Steve Cruz

Personal information
- Nicknames: Stevie, Super Kid
- Nationality: American
- Born: Estevan Cruz Jr. November 2, 1963 (age 62) Fort Worth, Texas, U.S.
- Height: 5 ft 6 in (168 cm)
- Weight: Featherweight

Boxing career
- Reach: 68 in (173 cm)
- Stance: Orthodox

Boxing record
- Total fights: 45
- Wins: 37
- Win by KO: 19
- Losses: 8

= Steve Cruz =

American boxer (born 1963)

Steve "Stevie" Cruz (born November 2, 1963) is a retired American professional boxer who became the WBA World Featherweight Champion on June 23, 1986. His trainer for much of his career was Don Gorman.

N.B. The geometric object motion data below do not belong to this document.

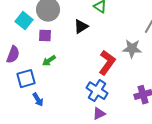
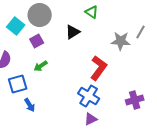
purple square: (45, 36) -> (37, 41), turned -32
gray star: (132, 49) -> (121, 41), moved

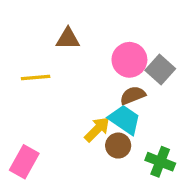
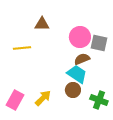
gray square: (160, 69) -> (99, 43), turned -30
yellow arrow: (97, 129) -> (43, 98), moved

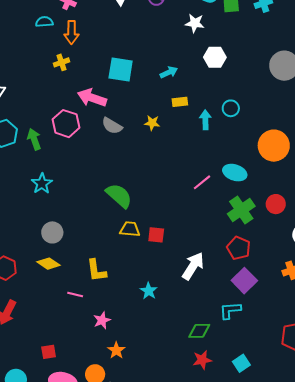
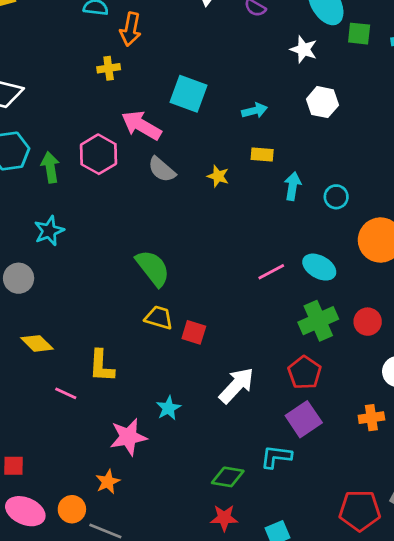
cyan circle: (231, 108) -> (336, 197), moved
gray circle: (52, 232) -> (19, 278), moved
pink star: (102, 320) -> (128, 437), moved, size x1.5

==Early life and amateur career==
Cruz, who is of Mexican descent was born of modest means in a barrio on the south side of Fort Worth, Texas on November 2, 1963. He graduated from Trimble Technical High School. Fairly early in his career, Cruz was trained and managed by Don Gorman, who operated the influential Gorman Gym in Fort Worth. Donald Curry, who was once the undisputed world welterweight champion and would take the WBC super welterweight title in 1988, also trained at the Gorman Gymnasium.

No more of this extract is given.